══ Records provided

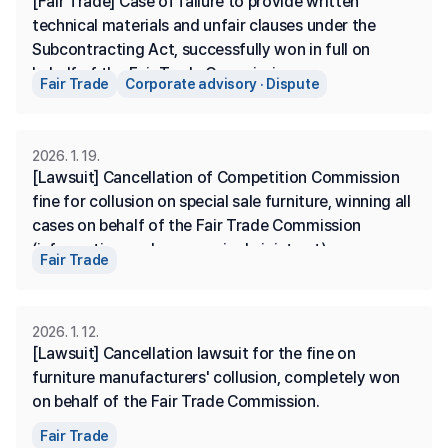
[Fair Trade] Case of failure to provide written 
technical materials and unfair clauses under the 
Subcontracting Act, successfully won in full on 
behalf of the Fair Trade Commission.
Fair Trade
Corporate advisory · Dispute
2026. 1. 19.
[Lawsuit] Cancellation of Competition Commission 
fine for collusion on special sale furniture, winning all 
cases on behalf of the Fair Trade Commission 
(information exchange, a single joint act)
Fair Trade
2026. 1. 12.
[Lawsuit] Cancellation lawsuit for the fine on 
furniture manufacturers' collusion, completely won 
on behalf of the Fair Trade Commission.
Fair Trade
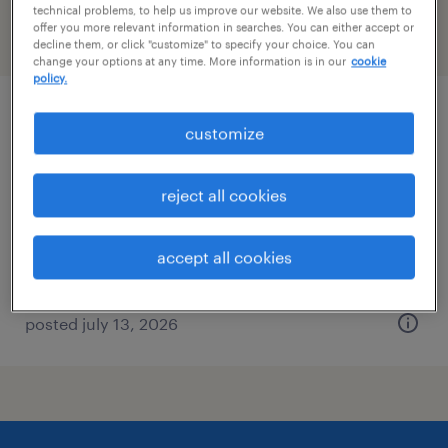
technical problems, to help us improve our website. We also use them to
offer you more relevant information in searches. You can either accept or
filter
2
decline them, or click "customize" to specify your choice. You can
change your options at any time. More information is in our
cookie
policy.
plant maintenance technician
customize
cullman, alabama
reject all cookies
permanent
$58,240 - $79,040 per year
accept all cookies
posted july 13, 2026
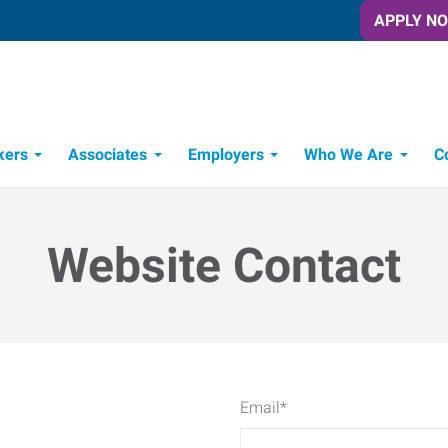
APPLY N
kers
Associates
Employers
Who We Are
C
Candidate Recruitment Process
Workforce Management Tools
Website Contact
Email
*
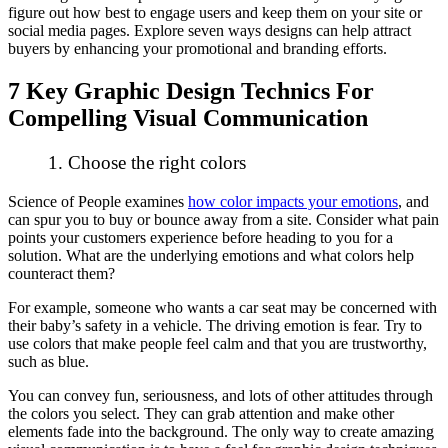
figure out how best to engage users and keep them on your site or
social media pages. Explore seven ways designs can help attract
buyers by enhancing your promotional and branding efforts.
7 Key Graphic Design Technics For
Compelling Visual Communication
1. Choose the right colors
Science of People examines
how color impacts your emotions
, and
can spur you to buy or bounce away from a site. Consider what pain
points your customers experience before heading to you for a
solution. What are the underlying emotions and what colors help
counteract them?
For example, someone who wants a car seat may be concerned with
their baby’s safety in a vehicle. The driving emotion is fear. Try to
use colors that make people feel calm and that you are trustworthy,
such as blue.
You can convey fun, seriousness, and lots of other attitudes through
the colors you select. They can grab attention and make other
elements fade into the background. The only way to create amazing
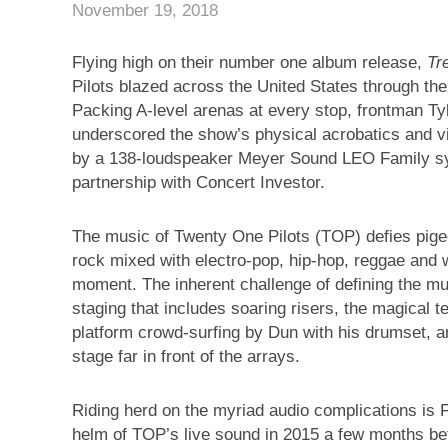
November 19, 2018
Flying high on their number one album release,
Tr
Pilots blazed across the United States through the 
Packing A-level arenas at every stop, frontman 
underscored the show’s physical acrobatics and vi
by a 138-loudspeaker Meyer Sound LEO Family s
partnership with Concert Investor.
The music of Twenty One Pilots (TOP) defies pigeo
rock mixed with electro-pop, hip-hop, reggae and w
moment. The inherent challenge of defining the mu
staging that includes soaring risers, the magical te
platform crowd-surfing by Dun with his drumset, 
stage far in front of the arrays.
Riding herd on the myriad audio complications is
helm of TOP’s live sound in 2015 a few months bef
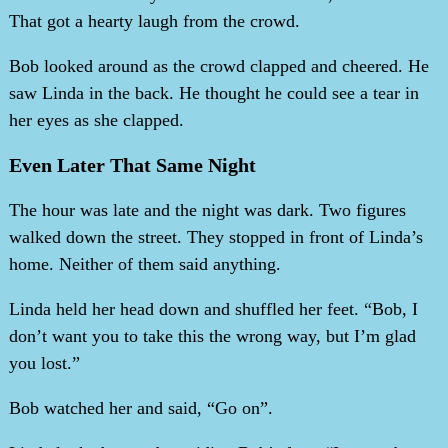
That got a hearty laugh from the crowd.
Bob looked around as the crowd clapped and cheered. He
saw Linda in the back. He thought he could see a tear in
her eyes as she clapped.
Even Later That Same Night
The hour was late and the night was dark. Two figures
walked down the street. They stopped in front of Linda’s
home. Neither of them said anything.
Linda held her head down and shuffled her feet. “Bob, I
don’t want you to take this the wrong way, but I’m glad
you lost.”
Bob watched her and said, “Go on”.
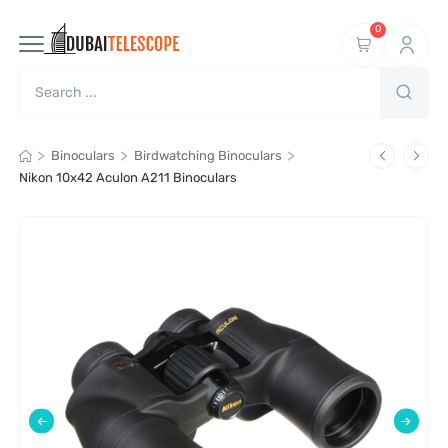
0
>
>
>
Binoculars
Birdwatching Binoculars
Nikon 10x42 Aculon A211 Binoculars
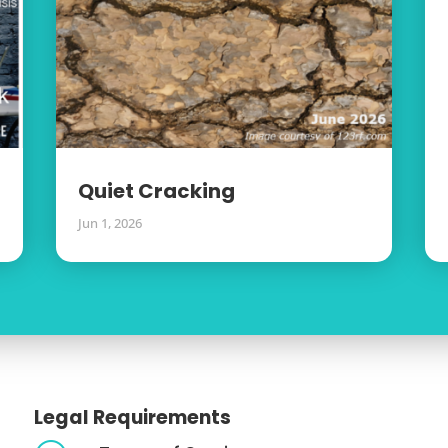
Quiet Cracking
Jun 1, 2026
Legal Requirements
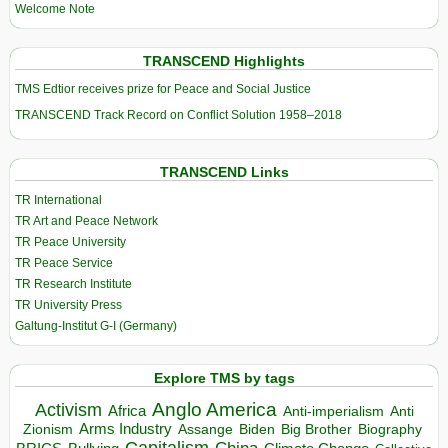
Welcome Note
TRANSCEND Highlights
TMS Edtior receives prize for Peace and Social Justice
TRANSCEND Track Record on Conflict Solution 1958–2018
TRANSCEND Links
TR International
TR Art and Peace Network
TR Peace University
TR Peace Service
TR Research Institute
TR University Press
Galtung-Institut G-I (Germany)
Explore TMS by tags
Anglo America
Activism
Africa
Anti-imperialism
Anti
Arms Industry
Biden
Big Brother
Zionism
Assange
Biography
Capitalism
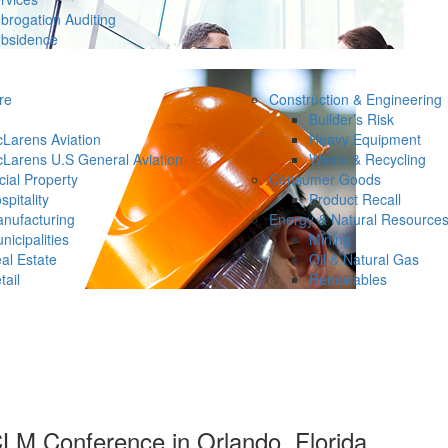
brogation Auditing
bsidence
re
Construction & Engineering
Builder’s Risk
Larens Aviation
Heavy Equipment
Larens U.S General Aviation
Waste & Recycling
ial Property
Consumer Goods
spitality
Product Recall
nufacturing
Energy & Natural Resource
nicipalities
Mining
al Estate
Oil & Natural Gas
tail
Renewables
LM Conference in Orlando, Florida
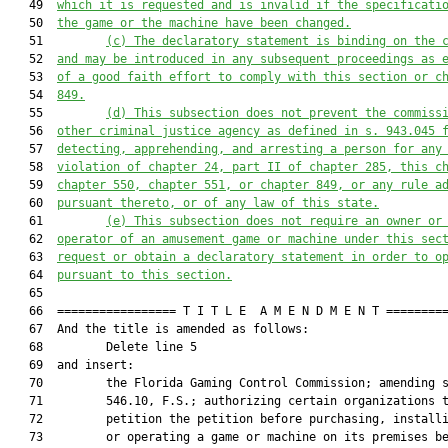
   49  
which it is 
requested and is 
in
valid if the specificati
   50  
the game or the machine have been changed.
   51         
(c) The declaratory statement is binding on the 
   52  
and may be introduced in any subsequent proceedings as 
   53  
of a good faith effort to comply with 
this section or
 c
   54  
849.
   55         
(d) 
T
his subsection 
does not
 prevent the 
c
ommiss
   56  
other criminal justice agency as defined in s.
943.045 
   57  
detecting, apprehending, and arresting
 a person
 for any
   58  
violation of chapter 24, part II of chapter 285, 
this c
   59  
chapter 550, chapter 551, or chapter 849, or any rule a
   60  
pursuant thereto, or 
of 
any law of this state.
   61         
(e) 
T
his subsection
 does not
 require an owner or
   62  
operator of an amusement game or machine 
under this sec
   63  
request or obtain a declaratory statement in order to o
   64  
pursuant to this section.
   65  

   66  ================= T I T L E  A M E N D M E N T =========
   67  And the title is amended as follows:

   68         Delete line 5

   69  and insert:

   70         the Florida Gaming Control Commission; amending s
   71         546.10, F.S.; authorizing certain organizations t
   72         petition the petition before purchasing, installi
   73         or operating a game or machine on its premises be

════

Activity:
Output all the material verbatim, skipping every image.

Completed exercise:
[Fair Trade] Case of failure to provide written 
technical materials and unfair clauses under the 
Subcontracting Act, successfully won in full on 
behalf of the Fair Trade Commission.
Fair Trade
Corporate advisory · Dispute
2026. 1. 19.
[Lawsuit] Cancellation of Competition Commission 
fine for collusion on special sale furniture, winning all 
cases on behalf of the Fair Trade Commission 
(information exchange, a single joint act)
Fair Trade
2026. 1. 12.
[Lawsuit] Cancellation lawsuit for the fine on 
furniture manufacturers' collusion, completely won 
on behalf of the Fair Trade Commission.
Fair Trade
technical problems, to help us improve our website. We also use them to
offer you more relevant information in searches. You can either accept or
filter
2
decline them, or click "customize" to specify your choice. You can
change your options at any time. More information is in our
cookie
policy.
plant maintenance technician
customize
cullman, alabama
reject all cookies
permanent
$58,240 - $79,040 per year
accept all cookies
posted july 13, 2026
APPLY N
kers
Associates
Employers
Who We Are
C
Candidate Recruitment Process
Workforce Management Tools
Website Contact
Email
*
figure out how best to engage users and keep them on your site or
social media pages. Explore seven ways designs can help attract
buyers by enhancing your promotional and branding efforts.
7 Key Graphic Design Technics For
Compelling Visual Communication
1. Choose the right colors
Science of People examines
how color impacts your emotions
, and
can spur you to buy or bounce away from a site. Consider what pain
points your customers experience before heading to you for a
solution. What are the underlying emotions and what colors help
counteract them?
For example, someone who wants a car seat may be concerned with
their baby’s safety in a vehicle. The driving emotion is fear. Try to
use colors that make people feel calm and that you are trustworthy,
such as blue.
You can convey fun, seriousness, and lots of other attitudes through
the colors you select. They can grab attention and make other
elements fade into the background. The only way to create amazing
November 19, 2018
Flying high on their number one album release,
Tr
Pilots blazed across the United States through the 
Packing A-level arenas at every stop, frontman 
underscored the show’s physical acrobatics and vi
by a 138-loudspeaker Meyer Sound LEO Family s
partnership with Concert Investor.
The music of Twenty One Pilots (TOP) defies pigeo
rock mixed with electro-pop, hip-hop, reggae and w
moment. The inherent challenge of defining the mu
staging that includes soaring risers, the magical te
platform crowd-surfing by Dun with his drumset, 
stage far in front of the arrays.
Riding herd on the myriad audio complications is
helm of TOP’s live sound in 2015 a few months bef
That got a hearty laugh from the crowd.
Bob looked around as the crowd clapped and cheered. He
saw Linda in the back. He thought he could see a tear in
her eyes as she clapped.
Even Later That Same Night
The hour was late and the night was dark. Two figures
walked down the street. They stopped in front of Linda’s
home. Neither of them said anything.
Linda held her head down and shuffled her feet. “Bob, I
don’t want you to take this the wrong way, but I’m glad
you lost.”
Bob watched her and said, “Go on”.
0
>
>
>
Binoculars
Birdwatching Binoculars
Nikon 10x42 Aculon A211 Binoculars
Quiet Cracking
Jun 1, 2026
Legal Requirements
Welcome Note
TRANSCEND Highlights
TMS Edtior receives prize for Peace and Social Justice
TRANSCEND Track Record on Conflict Solution 1958–2018
TRANSCEND Links
TR International
TR Art and Peace Network
TR Peace University
TR Peace Service
TR Research Institute
TR University Press
Galtung-Institut G-I (Germany)
Explore TMS by tags
Anglo America
Activism
Africa
Anti-imperialism
Anti
Arms Industry
Biden
Big Brother
Zionism
Assange
Biography
Capitalism
brogation Auditing
bsidence
re
Construction & Engineering
Builder’s Risk
Larens Aviation
Heavy Equipment
Larens U.S General Aviation
Waste & Recycling
ial Property
Consumer Goods
spitality
Product Recall
nufacturing
Energy & Natural Resource
nicipalities
Mining
al Estate
Oil & Natural Gas
tail
Renewables
LM Conference in Orlando, Florida
   49  
which it is 
requested and is 
in
valid if the specificati
   50  
the game or the machine have been changed.
   51         
(c) The declaratory statement is binding on the 
   52  
and may be introduced in any subsequent proceedings as 
   53  
of a good faith effort to comply with 
this section or
 c
   54  
849.
   55         
(d) 
T
his subsection 
does not
 prevent the 
c
ommiss
   56  
other criminal justice agency as defined in s.
943.045 
   57  
detecting, apprehending, and arresting
 a person
 for any
   58  
violation of chapter 24, part II of chapter 285, 
this c
   59  
chapter 550, chapter 551, or chapter 849, or any rule a
   60  
pursuant thereto, or 
of 
any law of this state.
   61         
(e) 
T
his subsection
 does not
 require an owner or
   62  
operator of an amusement game or machine 
under this sec
   63  
request or obtain a declaratory statement in order to o
   64  
pursuant to this section.
   65  

   66  ================= T I T L E  A M E N D M E N T =========
   67  And the title is amended as follows:

   68         Delete line 5

   69  and insert:

   70         the Florida Gaming Control Commission; amending s
   71         546.10, F.S.; authorizing certain organizations t
   72         petition the petition before purchasing, installi
   73         or operating a game or machine on its premises be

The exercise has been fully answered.